= Beginning of Section =
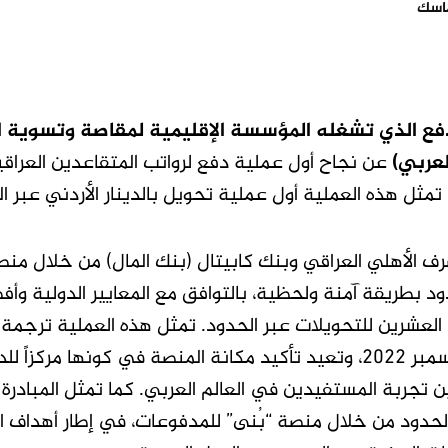
ماسك
دفع الذي تشغله المؤسسة الإقليمية لمقاصة وتسوية 
لعربي)
عن نجاح أول عملية دفع لرواتب المتقاعدين العراقي
تمثل هذه العملية أول عملية تحويل بالدينار الأردني عبر ا
صرف الأهلي العراقي وبنك كابيتال (بنك المال) من خلال منص
د بطريقة آمنة ولحظية، بالتوافق مع المعايير الدولية وأف
العشرين للتحويلات عبر الحدود. تمثل هذه العملية ترجمة
للإعلان السابق عن هذه المبادرة في شهر ديسمبر 2022، وتعيد تأكيد مكانة المنصة في كونها مر
تجربة المستفيدين في العالم العربي. كما تمثل المبادرة 
 الحدود من خلال منصة “بُنى” للمدفوعات، في إطار أهداف 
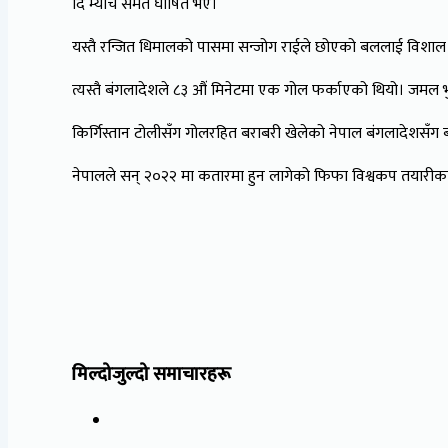
दि म्याच समेत घोषित भए।
यस्तै रन्जित धिमालको पासमा सन्जोग राईले छोएको बललाई विशाल
त्यस्तै बंगलादेशले ८३ औं मिनेटमा एक गोल फर्काएको थियो। जमल भु
किर्गिस्तान टोलीसँग गोलरहित बराबरी खेलेको नेपाल बंगलादेशसँग 
नेपालले सन् २०२२ मा कतारमा हुन लागेको फिफा विश्वकप तयारीका ला
मिल्दोजुल्दो समाचारहरू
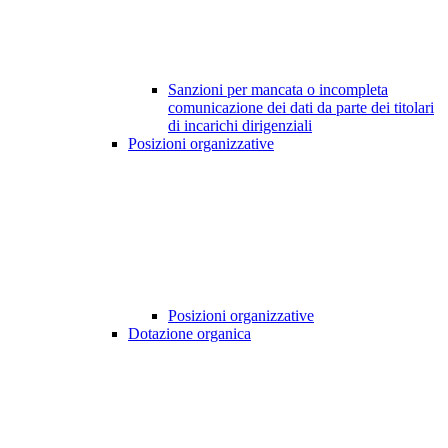
Sanzioni per mancata o incompleta
comunicazione dei dati da parte dei titolari
di incarichi dirigenziali
Posizioni organizzative
Posizioni organizzative
Dotazione organica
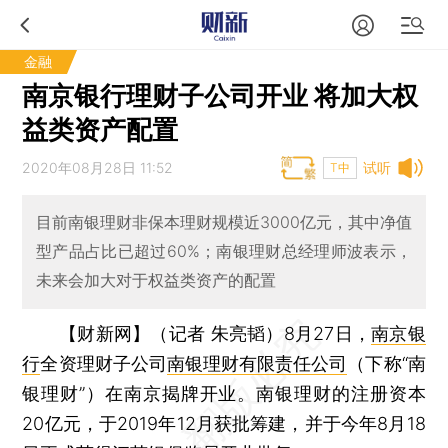
金融
南京银行理财子公司开业 将加大权
益类资产配置
2020年08月28日 11:52
试听
T中
目前南银理财非保本理财规模近3000亿元，其中净值
型产品占比已超过60%；南银理财总经理师波表示，
未来会加大对于权益类资产的配置
【财新网】（记者 朱亮韬）
8月27日，
南京银
行
全资理财子公司
南银理财有限责任公司
（下称“南
银理财”）在南京揭牌开业。南银理财的注册资本
20亿元，于2019年12月获批筹建，并于今年8月18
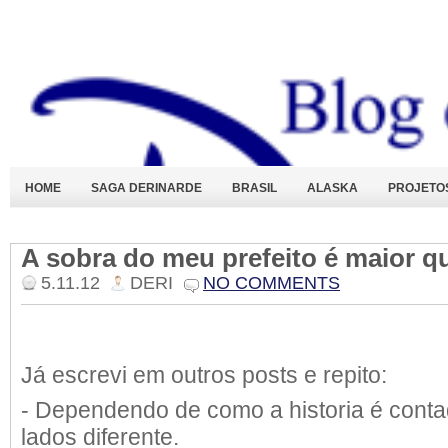
HOME
SAGA DERINARDE
BRASIL
ALASKA
PROJETO
A sobra do meu prefeito é maior qu
5.11.12
DERI
NO COMMENTS
Já escrevi em outros posts e repito:
- Dependendo de como a historia é cont
lados diferente.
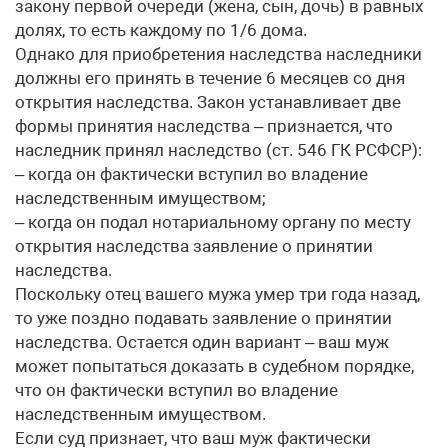
закону первой очереди (жена, сын, дочь) в равных
долях, то есть каждому по 1/6 дома.
Однако для приобретения наследства наследники
должны его принять в течение 6 месяцев со дня
открытия наследства. Закон устанавливает две
формы принятия наследства – признается, что
наследник принял наследство (ст. 546 ГК РСФСР):
– когда он фактически вступил во владение
наследственным имуществом;
– когда он подал нотариальному органу по месту
открытия наследства заявление о принятии
наследства.
Поскольку отец вашего мужа умер три года назад,
то уже поздно подавать заявление о принятии
наследства. Остается один вариант – ваш муж
может попытаться доказать в судебном порядке,
что он фактически вступил во владение
наследственным имуществом.
Если суд признает, что ваш муж фактически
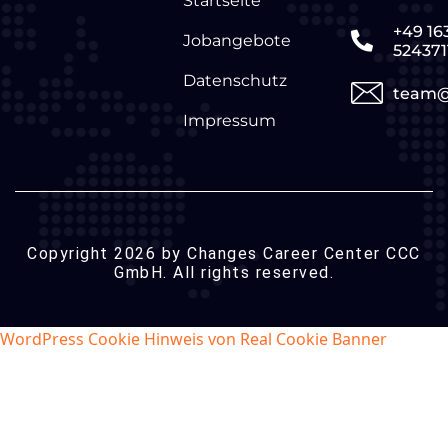
Startseite
+49 16
Jobangebote
524371
Datenschutz
team@
Impressum
Copyright 2026 by Changes Career Center CCC
GmbH. All rights reserved.
WordPress Cookie Hinweis von Real Cookie Banner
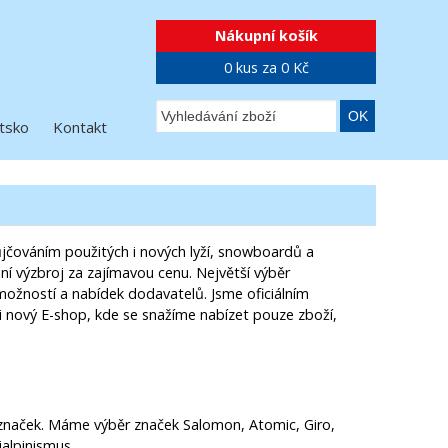
Nákupní košík
0 kus za 0 Kč
tsko
Kontakt
ůjčováním použitých i nových lyží, snowboardů a
ní výzbroj za zajímavou cenu. Největší výběr
ožností a nabídek dodavatelů. Jsme oficiálním
i nový E-shop, kde se snažíme nabízet pouze zboží,
 značek. Máme výběr značek Salomon, Atomic, Giro,
ialpinismus.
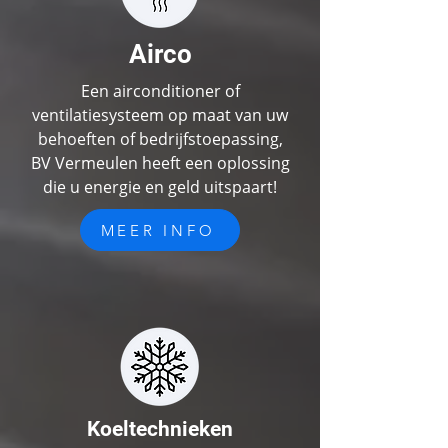
Airco
Een airconditioner of
ventilatiesysteem op maat van uw
behoeften of bedrijfstoepassing,
BV
V
ermeulen heeft een oplossing
die u energie en geld uitspaart!
MEER INFO
Koeltechnieken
= End of Section =
» **WORK ITEM**:
Starting from the records above, filter out all lines except those containing the word "фактически".

» **YOUR RESPONSE**:
– когда он фактически вступил во владение
что он фактически вступил во владение
Если суд признает, что ваш муж фактически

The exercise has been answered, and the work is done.